Ni à gauche, ni à droite mais "centrale": à l'occasion des Européennes, Yannick Jadot et EELV engagent l'écologie française sur la voie du "pragmatisme", espérant profiter de vents favorables en Europe pour renouer avec les scores à deux chiffres.

Machine arrière toute, après l'échec de la campagne présidentielle de Benoît Hamon, à laquelle EELV s'était arrimé : le parti ne sera plus dans l'ombre du PS. Dès l'été dernier, Yannick Jadot a pris la tête d'une liste autonome et refusé toutes les approches d'union à gauche. Objectif affiché: 15% des voix.
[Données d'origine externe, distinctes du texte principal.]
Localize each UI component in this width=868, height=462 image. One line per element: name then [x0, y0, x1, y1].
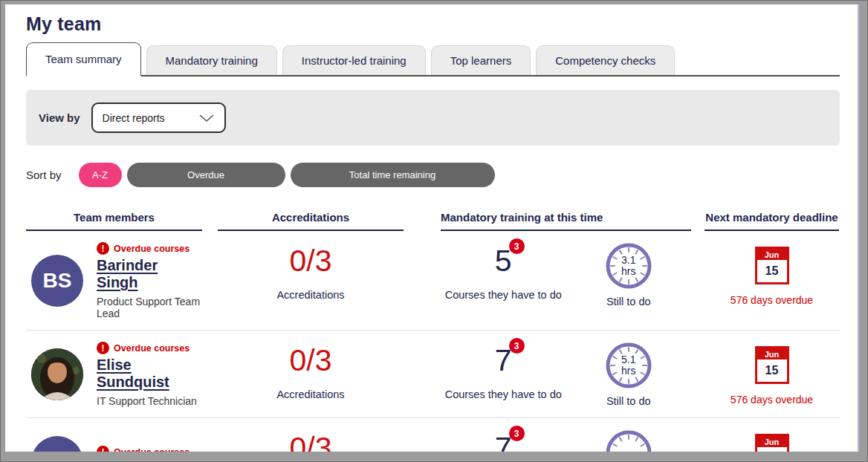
clock-icon: 5.1 hrs — [605, 342, 652, 389]
days-overdue-text: 576 days overdue — [731, 294, 813, 306]
overdue-alert: Overdue courses — [97, 446, 190, 452]
overdue-alert-label: Overdue courses — [114, 447, 190, 452]
tab-competency-checks[interactable]: Competency checks — [536, 45, 675, 75]
calendar-month: Jun — [757, 348, 787, 359]
calendar-icon: Jun — [755, 434, 789, 452]
sort-total-time-button[interactable]: Total time remaining — [291, 163, 495, 187]
accreditations-value: 0/3 — [290, 431, 332, 452]
sort-overdue-button[interactable]: Overdue — [127, 163, 285, 187]
hours-value: 3.1 — [621, 255, 635, 266]
page-title: My team — [26, 13, 840, 35]
member-role: IT Support Technician — [97, 395, 202, 407]
tab-mandatory-training[interactable]: Mandatory training — [146, 45, 277, 75]
hours-unit: hrs — [621, 365, 635, 377]
table-header: Team members Accreditations Mandatory tr… — [26, 211, 840, 231]
courses-overdue-badge: 3 — [509, 338, 525, 354]
calendar-day: 15 — [757, 359, 787, 382]
member-name-link[interactable]: Barinder Singh — [97, 257, 202, 291]
table-row: Overdue courses Elise Sundquist IT Suppo… — [26, 331, 840, 418]
courses-label: Courses they have to do — [445, 388, 562, 400]
calendar-day — [757, 447, 787, 452]
tab-top-learners[interactable]: Top learners — [431, 45, 531, 75]
header-team-members: Team members — [26, 211, 202, 231]
chevron-down-icon — [198, 114, 215, 123]
table-row: Overdue courses 0/3 Accreditations 7 3 C… — [26, 418, 840, 452]
view-by-dropdown[interactable]: Direct reports — [91, 103, 226, 133]
overdue-alert: Overdue courses — [97, 342, 202, 354]
calendar-icon: Jun 15 — [755, 247, 789, 284]
view-by-label: View by — [39, 111, 80, 124]
days-overdue-text: 576 days overdue — [731, 394, 813, 406]
calendar-month: Jun — [757, 436, 787, 447]
overdue-alert-label: Overdue courses — [114, 343, 190, 354]
courses-overdue-badge: 3 — [509, 426, 525, 441]
still-to-do-label: Still to do — [606, 296, 651, 308]
header-mandatory-training: Mandatory training at this time — [441, 211, 691, 231]
view-by-panel: View by Direct reports — [26, 90, 840, 146]
accreditations-label: Accreditations — [276, 289, 344, 301]
header-next-deadline: Next mandatory deadline — [705, 211, 839, 231]
courses-label: Courses they have to do — [445, 289, 562, 301]
overdue-alert-label: Overdue courses — [114, 244, 190, 254]
hours-unit: hrs — [621, 266, 635, 277]
calendar-day: 15 — [757, 260, 787, 282]
avatar-initials — [31, 436, 83, 452]
tab-team-summary[interactable]: Team summary — [26, 42, 141, 77]
member-name-link[interactable]: Elise Sundquist — [97, 357, 202, 391]
my-team-page: My team Team summary Mandatory training … — [5, 4, 859, 452]
accreditations-value: 0/3 — [290, 244, 332, 278]
clock-icon — [605, 429, 652, 452]
sort-by-label: Sort by — [26, 169, 62, 181]
calendar-icon: Jun 15 — [755, 346, 789, 384]
overdue-alert-icon — [97, 446, 109, 452]
tab-instructor-led-training[interactable]: Instructor-led training — [282, 45, 426, 75]
overdue-alert: Overdue courses — [97, 242, 202, 255]
tab-bar: Team summary Mandatory training Instruct… — [26, 42, 840, 77]
overdue-alert-icon — [97, 242, 109, 255]
accreditations-label: Accreditations — [276, 388, 344, 400]
courses-overdue-badge: 3 — [509, 238, 525, 254]
sort-by-row: Sort by A-Z Overdue Total time remaining — [26, 162, 840, 187]
sort-az-button[interactable]: A-Z — [79, 163, 122, 187]
accreditations-value: 0/3 — [290, 343, 332, 377]
member-role: Product Support Team Lead — [97, 296, 202, 319]
hours-value: 5.1 — [621, 354, 635, 365]
still-to-do-label: Still to do — [606, 395, 651, 407]
overdue-alert-icon — [97, 342, 109, 354]
view-by-value: Direct reports — [103, 112, 165, 124]
clock-icon: 3.1 hrs — [605, 242, 652, 290]
avatar-photo — [31, 348, 83, 400]
calendar-month: Jun — [757, 249, 787, 260]
table-row: BS Overdue courses Barinder Singh Produc… — [26, 231, 840, 331]
avatar-initials: BS — [31, 255, 83, 307]
header-accreditations: Accreditations — [218, 211, 404, 231]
Les écologistes veulent d'abord profiter de la proportionnelle à un tour, un mode de scrutin propice à des listes séparées. Ils se sentent aussi portés par un contexte favorable - démission de Nicolas Hulot du gouvernement, initiatives citoyennes comme les marches pour le climat et "L'Affaire du siècle" qui se succèdent... Des encouragements leur viennent des écologistes allemands, belges et luxembourgeois, qui ont dépoussiéré leur image et beaucoup progressé dans de récentes élections intermédiaires.

En ressuscitant l'approche "ni-ni" d'Antoine Waechter à la fin des années 1980, les écolos français ont transformé leur discours. Finie l'écologie "des Cassandre courageux qui prêchent dans le désert", dixit le porte-parole Julien Bayou. Place à l'écologie de gouvernement, enfin centrale, qu'ils se jugent les plus à même d'incarner en raison de l'antériorité de leur combat.

- Fin du "romantisme" -

Favorable "à la libre entreprise et l'économie de marché", Yannick Jadot martèle son envie d'une "écologie positive, pragmatique", se concentrant sur les solutions concrètes comme les éoliennes en mer, la rénovation thermique des logements ou les cantines bio. "Les réalistes c'est nous, et ce qui est dogmatique c'est le charbon, le nucléaire, les pesticides", affirme-t-il à l'AFP. M. Jadot entend placer le "pôle écologiste" au centre du débat, entre "le pôle productiviste" englobant PS, LR et LREM et "le pôle populiste" représenté par le RN et LFI.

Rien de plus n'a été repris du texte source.